▶ [Pixel coordinate grounding data]
*** Block opens ***
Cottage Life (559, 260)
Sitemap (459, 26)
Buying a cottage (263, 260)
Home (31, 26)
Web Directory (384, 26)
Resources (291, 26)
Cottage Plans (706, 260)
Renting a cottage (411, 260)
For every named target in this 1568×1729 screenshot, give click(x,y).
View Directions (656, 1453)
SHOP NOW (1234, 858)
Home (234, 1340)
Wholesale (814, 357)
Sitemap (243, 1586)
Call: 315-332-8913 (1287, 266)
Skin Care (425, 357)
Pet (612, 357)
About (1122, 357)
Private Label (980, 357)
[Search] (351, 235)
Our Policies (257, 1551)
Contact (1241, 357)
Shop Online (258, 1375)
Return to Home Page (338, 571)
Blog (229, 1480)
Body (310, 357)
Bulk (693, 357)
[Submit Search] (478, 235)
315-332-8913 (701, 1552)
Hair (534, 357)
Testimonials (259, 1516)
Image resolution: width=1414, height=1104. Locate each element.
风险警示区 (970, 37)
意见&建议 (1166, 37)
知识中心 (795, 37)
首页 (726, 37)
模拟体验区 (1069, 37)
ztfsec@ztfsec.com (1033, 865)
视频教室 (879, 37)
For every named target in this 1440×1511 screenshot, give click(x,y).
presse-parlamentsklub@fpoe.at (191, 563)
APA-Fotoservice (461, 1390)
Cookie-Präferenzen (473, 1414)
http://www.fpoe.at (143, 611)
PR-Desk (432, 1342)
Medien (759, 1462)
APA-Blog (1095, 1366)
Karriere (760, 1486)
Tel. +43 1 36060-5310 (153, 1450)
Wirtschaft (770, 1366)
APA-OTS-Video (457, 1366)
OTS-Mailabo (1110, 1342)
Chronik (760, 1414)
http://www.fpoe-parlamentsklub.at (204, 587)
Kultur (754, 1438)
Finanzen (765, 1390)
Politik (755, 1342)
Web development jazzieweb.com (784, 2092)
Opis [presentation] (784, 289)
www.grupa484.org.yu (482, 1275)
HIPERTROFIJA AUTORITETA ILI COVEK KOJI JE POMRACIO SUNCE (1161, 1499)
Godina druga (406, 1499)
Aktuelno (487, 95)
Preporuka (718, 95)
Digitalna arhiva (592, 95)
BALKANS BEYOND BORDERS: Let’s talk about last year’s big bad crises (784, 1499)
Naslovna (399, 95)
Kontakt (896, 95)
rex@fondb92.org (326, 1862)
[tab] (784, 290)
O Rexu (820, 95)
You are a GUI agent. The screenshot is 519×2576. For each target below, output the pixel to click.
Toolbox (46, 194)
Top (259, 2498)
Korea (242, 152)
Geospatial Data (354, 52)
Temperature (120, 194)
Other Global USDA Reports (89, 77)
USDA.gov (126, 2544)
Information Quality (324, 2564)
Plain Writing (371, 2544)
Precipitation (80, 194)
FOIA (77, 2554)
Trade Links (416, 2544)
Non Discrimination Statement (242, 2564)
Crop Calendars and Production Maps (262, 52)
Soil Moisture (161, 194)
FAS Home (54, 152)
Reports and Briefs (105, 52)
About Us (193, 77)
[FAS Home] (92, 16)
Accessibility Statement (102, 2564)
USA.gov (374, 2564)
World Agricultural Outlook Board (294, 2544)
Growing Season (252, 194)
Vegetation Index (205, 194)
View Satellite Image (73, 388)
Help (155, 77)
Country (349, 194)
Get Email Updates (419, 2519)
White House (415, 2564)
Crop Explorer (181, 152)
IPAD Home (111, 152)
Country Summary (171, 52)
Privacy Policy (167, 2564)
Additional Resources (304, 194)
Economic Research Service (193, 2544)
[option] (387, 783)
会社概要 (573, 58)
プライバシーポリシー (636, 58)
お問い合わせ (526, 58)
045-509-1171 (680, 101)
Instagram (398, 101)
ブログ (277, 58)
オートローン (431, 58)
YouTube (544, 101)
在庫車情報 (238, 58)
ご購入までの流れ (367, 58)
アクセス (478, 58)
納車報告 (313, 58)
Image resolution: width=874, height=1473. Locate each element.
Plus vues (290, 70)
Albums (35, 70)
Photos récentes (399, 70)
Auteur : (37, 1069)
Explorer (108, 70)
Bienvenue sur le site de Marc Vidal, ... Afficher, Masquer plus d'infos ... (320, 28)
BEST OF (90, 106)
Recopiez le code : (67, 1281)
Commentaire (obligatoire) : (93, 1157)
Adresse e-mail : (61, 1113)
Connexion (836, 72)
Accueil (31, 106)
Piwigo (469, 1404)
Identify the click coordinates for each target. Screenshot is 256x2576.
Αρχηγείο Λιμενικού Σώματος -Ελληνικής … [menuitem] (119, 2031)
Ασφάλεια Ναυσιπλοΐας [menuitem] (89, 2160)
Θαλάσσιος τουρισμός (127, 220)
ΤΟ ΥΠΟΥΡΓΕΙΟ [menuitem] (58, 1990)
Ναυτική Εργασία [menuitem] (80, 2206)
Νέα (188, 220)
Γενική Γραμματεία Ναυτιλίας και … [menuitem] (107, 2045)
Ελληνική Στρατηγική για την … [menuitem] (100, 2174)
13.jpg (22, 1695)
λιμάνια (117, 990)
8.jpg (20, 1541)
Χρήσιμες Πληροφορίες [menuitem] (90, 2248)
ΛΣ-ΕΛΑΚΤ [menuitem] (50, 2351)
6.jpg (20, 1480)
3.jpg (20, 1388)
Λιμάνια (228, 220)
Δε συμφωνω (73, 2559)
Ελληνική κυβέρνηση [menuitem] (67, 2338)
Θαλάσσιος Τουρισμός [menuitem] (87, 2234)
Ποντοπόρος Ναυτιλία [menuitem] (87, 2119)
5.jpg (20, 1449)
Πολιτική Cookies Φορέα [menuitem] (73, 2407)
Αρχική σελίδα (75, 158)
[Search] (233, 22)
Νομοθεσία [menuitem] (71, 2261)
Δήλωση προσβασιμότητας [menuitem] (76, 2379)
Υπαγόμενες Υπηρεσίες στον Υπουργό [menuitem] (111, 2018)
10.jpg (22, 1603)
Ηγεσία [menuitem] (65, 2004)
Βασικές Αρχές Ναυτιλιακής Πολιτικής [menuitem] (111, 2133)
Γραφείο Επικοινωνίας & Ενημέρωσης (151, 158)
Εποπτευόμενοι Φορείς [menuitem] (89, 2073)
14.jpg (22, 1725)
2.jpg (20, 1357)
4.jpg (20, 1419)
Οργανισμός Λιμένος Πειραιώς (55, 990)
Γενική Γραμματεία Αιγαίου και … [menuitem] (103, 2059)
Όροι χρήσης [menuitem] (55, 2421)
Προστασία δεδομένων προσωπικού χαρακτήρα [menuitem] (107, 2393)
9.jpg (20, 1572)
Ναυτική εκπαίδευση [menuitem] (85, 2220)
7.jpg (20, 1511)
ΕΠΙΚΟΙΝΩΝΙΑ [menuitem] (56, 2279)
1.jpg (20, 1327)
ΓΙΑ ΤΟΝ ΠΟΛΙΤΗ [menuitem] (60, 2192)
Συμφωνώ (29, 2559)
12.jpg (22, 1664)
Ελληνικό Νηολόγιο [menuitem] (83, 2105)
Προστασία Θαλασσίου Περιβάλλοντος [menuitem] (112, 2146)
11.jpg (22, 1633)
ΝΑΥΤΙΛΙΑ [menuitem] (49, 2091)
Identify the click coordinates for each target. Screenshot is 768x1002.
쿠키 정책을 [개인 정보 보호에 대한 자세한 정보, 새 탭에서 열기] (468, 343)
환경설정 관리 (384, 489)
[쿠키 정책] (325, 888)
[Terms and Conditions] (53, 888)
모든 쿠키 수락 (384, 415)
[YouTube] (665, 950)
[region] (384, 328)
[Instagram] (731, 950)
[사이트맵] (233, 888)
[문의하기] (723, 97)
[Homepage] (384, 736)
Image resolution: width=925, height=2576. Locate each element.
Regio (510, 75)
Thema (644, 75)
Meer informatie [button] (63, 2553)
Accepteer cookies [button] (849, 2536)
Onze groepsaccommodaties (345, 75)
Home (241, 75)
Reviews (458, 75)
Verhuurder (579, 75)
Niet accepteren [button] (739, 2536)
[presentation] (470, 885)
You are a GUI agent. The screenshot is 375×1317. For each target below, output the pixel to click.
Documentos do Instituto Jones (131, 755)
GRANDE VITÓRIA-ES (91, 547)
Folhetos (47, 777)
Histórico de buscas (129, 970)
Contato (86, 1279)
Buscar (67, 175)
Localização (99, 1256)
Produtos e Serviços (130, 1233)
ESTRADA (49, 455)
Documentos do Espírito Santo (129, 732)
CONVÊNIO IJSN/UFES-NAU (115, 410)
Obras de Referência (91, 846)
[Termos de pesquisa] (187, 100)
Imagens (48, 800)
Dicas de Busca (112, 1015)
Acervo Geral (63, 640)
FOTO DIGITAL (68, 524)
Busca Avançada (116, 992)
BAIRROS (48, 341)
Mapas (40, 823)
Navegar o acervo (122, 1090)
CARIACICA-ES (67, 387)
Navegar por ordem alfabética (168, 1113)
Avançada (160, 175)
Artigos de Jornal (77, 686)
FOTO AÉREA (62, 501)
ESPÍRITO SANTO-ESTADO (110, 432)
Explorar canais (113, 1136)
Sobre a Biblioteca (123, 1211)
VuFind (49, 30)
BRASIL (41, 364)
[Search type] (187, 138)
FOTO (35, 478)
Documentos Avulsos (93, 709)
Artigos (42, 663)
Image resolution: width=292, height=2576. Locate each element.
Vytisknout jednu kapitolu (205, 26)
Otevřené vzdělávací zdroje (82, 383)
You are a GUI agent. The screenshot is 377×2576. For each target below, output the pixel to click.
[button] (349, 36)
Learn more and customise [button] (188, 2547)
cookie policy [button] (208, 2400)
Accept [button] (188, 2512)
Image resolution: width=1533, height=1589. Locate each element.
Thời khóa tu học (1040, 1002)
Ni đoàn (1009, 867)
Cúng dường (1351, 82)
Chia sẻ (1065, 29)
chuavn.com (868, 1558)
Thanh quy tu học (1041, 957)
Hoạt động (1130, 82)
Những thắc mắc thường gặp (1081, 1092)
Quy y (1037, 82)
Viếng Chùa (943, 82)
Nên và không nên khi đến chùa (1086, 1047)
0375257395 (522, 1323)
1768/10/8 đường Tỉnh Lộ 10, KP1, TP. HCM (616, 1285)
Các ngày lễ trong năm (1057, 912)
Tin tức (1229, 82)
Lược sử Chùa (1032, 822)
*** Block closes ***
▶ [Task item] Copy the records above exactly, from the first line through the line containing "[Submit Search] (478, 235)", and include nothing else.

▶ [Answer area]
Cottage Life (559, 260)
Sitemap (459, 26)
Buying a cottage (263, 260)
Home (31, 26)
Web Directory (384, 26)
Resources (291, 26)
Cottage Plans (706, 260)
Renting a cottage (411, 260)
For every named target in this 1568×1729 screenshot, give click(x,y).
View Directions (656, 1453)
SHOP NOW (1234, 858)
Home (234, 1340)
Wholesale (814, 357)
Sitemap (243, 1586)
Call: 315-332-8913 (1287, 266)
Skin Care (425, 357)
Pet (612, 357)
About (1122, 357)
Private Label (980, 357)
[Search] (351, 235)
Our Policies (257, 1551)
Contact (1241, 357)
Shop Online (258, 1375)
Return to Home Page (338, 571)
Blog (229, 1480)
Body (310, 357)
Bulk (693, 357)
[Submit Search] (478, 235)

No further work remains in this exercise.